Speaking on the state of the economy, he urged the government to, as a matter of urgency, resolve the numerous constraints in the manufacturing sector. He added that, despite the near-collapse of the sector, they still contributed significantly through VAT, noting that the sector could do much more if it were thriving.
The sector’s VAT contribution represented a 45.61 per cent increase from the N803.53 billion recorded in 2024, while Company Income Tax (CIT) contribution rose to N881.29 billion from N663.46 billion in the previous year, reflecting a 32.83 per cent increase.
Despite this strong revenue performance, he regretted that players in the manufacturing sector continue to face significant operational challenges, especially unstable electricity supply, rising logistics and alternative energy costs, FX pressures, and skyrocketing production costs.
He decried the fact that many businesses are now spending even more on diesel and other alternative power sources in the face of worsening electricity supply, despite many assurances made to businesses when they were being forced onto Band A a few years ago.

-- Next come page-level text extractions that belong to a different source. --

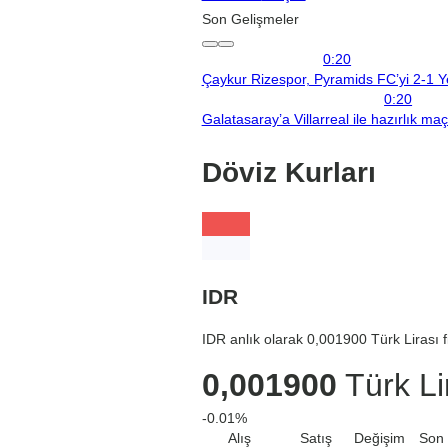
Son Gelişmeler
0:20
Çaykur Rizespor, Pyramids FC’yi 2-1 Y
0:20
Galatasaray’a Villarreal ile hazırlık ma
Döviz Kurları
IDR
IDR anlık olarak 0,001900 Türk Lirası f
0,001900
Türk Li
-0.01%
Alış
Satış
Değişim
Son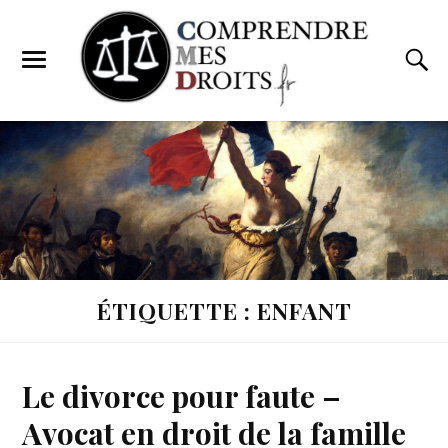
ÉTIQUETTE : ENFANT
Le divorce pour faute –
Avocat en droit de la famille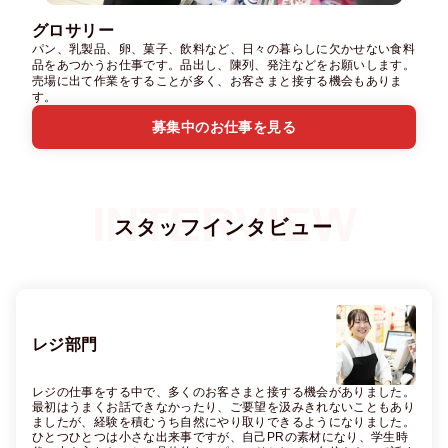
グロサリー
パン、乳製品、卵、菓子、飲料など、日々の暮らしに欠かせない食料
品をあつかうお仕事です。品出し、陳列、発注などをお願いします。
売場に出て作業をすることが多く、お客さまと接する機会もありま
す。
募集中のお仕事を見る
スタッフインタビュー
レジ部門
レジの仕事をする中で、多くのお客さまと接する機会がありました。
最初はうまくお話できなかったり、ご要望を汲みきれないこともあり
ましたが、経験を積むうち自然にやり取りできるようになりました。
ひとつひとつは小さな出来事ですが、自己PRの素材になり、学生時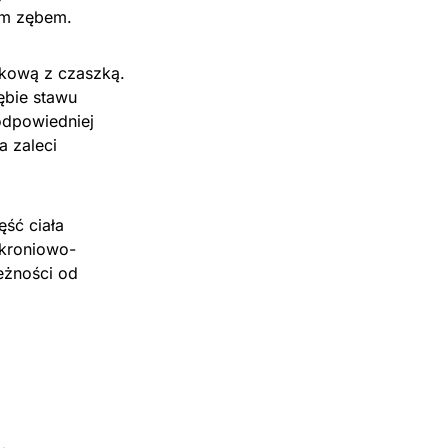
ym zębem.
kową z czaszką.
ębie stawu
odpowiedniej
a zaleci
ęść ciała
skroniowo-
eżności od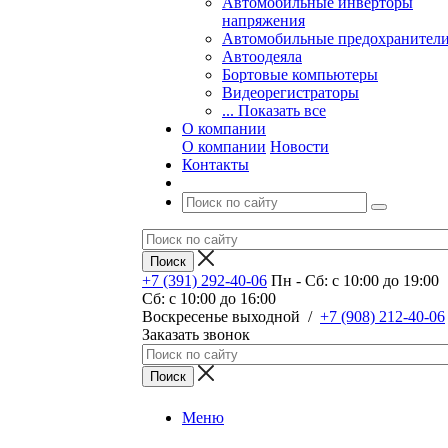
Автомобильные инверторы
напряжения
Автомобильные предохранител
Автоодеяла
Бортовые компьютеры
Видеорегистраторы
... Показать все
О компании
О компании
Новости
Контакты
+7 (391) 292-40-06
Пн - Сб: c 10:00 до 19:00
Сб: c 10:00 до 16:00
​Воскресенье выходной
/
+7 (908) 212-40-06
Заказать звонок
Меню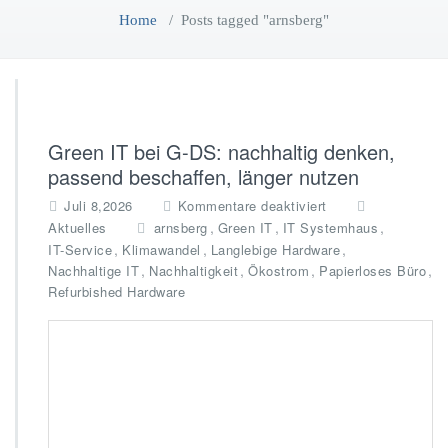
Home
/
Posts tagged "arnsberg"
Green IT bei G-DS: nachhaltig denken,
passend beschaffen, länger nutzen
f
Juli 8,2026
Kommentare deaktiviert
ü
,
,
,
Aktuelles
arnsberg
Green IT
IT Systemhaus
r
,
,
,
IT-Service
Klimawandel
Langlebige Hardware
G
,
,
,
,
Nachhaltige IT
Nachhaltigkeit
Ökostrom
Papierloses Büro
r
Refurbished Hardware
e
e
n
I
T
b
e
i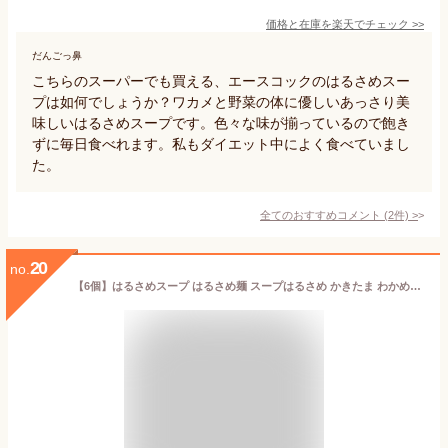
価格と在庫を
楽天
でチェック
>>
だんごっ鼻
こちらのスーパーでも買える、エースコックのはるさめスー
プは如何でしょうか？ワカメと野菜の体に優しいあっさり美
味しいはるさめスープです。色々な味が揃っているので飽き
ずに毎日食べれます。私もダイエット中によく食べていまし
た。
全てのおすすめコメント
(
2
件)
>
20
no.
【6個】はるさめスープ はるさめ麺 スープはるさめ かきたま わかめと野菜 担担味 ワンタン ヘルシー スープはるさめ 春雨スープ カップスープ 春雨 低カロリー カップ麺 おにぎりに合う かきたま インスタント 即席 日本製 エースコック ACECOOK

He warned that the poor state of power supply remains one of the biggest impediments to business operations and industrial productivity, noting that businesses cannot be expected to survive if the situation persists.
He also raised concerns over delays in capital budget releases and unpaid contractor obligations.
He also expressed concern over the high import duties imposed on paper, printing materials and related consumables, noting that the current policy continues to increase production costs for businesses operating in the printing, publishing, packaging, education, advertising and manufacturing value chains.
“This situation, combined with port delays, multiple regulatory checks, inconsistent tariff classifications and administrative bottlenecks, significantly increases production costs and affects the prices of essential printed materials.
“We strongly advocate for a review of import duties, full integration of regulatory agencies into the National Single Window (NSW), standardisation of tariff classifications and deliberate efforts to reduce cargo clearance timelines without introducing additional costs,” he said.
He went on to add that a practical policy mix of moderate tariffs, support for local manufacturing and stable macroeconomic conditions will strengthen the printing and packaging industries, lower business costs and contribute to broader economic growth.
Touching again on the NSW, he stressed that the system should not follow the path of its predecessors and deliver real-time interoperability among all trade-related government agencies, eliminate duplication, reduce delays, lower transaction costs, and significantly improve transparency across the import and export process.
He stressed the need for stronger investment in productive infrastructure, an improved power supply, fiscal reforms, and economic policies that support industrial growth, job creation, productivity, lower production costs, and business sustainability across the country.